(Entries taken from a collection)
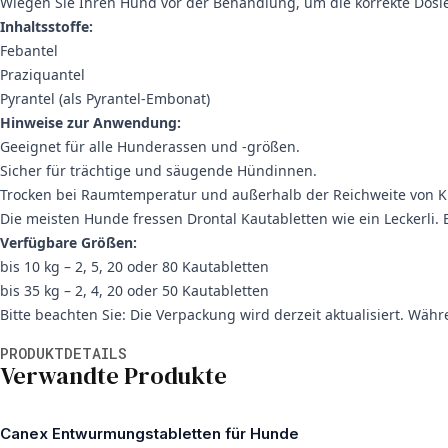
Wiegen Sie Ihren Hund vor der Behandlung, um die korrekte Dosie
Inhaltsstoffe:
Febantel
Praziquantel
Pyrantel (als Pyrantel-Embonat)
Hinweise zur Anwendung:
Geeignet für alle Hunderassen und -größen.
Sicher für trächtige und säugende Hündinnen.
Trocken bei Raumtemperatur und außerhalb der Reichweite von 
Die meisten Hunde fressen Drontal Kautabletten wie ein Leckerli.
Verfügbare Größen:
bis 10 kg – 2, 5, 20 oder 80 Kautabletten
bis 35 kg – 2, 4, 20 oder 50 Kautabletten
Bitte beachten Sie: Die Verpackung wird derzeit aktualisiert. Wä
Weitere Informationen
PRODUKTDETAILS
Verwandte Produkte
Canex Entwurmungstabletten für Hunde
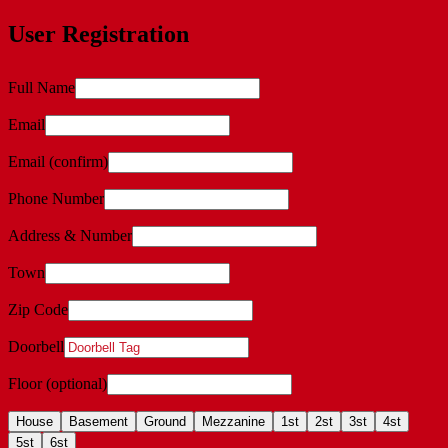
User Registration
Full Name
Email
Email (confirm)
Phone Number
Address & Number
Town
Zip Code
Doorbell
Floor (optional)
House
Basement
Ground
Mezzanine
1st
2st
3st
4st
5st
6st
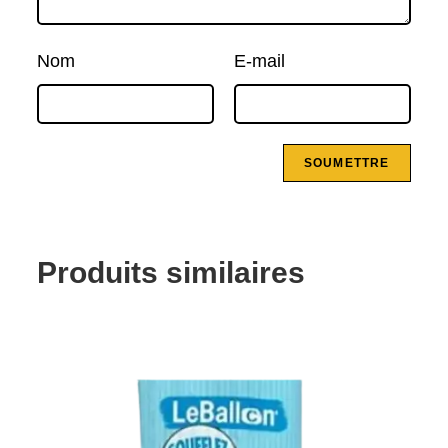
Nom
E-mail
Produits similaires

**Problem details**
Give every line of the data above again as it stands; the pictures stay out.

**Task result**
Wiegen Sie Ihren Hund vor der Behandlung, um die korrekte Dosie
Inhaltsstoffe:
Febantel
Praziquantel
Pyrantel (als Pyrantel-Embonat)
Hinweise zur Anwendung:
Geeignet für alle Hunderassen und -größen.
Sicher für trächtige und säugende Hündinnen.
Trocken bei Raumtemperatur und außerhalb der Reichweite von 
Die meisten Hunde fressen Drontal Kautabletten wie ein Leckerli.
Verfügbare Größen:
bis 10 kg – 2, 5, 20 oder 80 Kautabletten
bis 35 kg – 2, 4, 20 oder 50 Kautabletten
Bitte beachten Sie: Die Verpackung wird derzeit aktualisiert. Wä
Weitere Informationen
PRODUKTDETAILS
Verwandte Produkte
Canex Entwurmungstabletten für Hunde
User Registration
Full Name
Email
Email (confirm)
Phone Number
Address & Number
Town
Zip Code
Doorbell
Floor (optional)
House
Basement
Ground
Mezzanine
1st
2st
3st
4st
5st
6st
Nom
E-mail
Produits similaires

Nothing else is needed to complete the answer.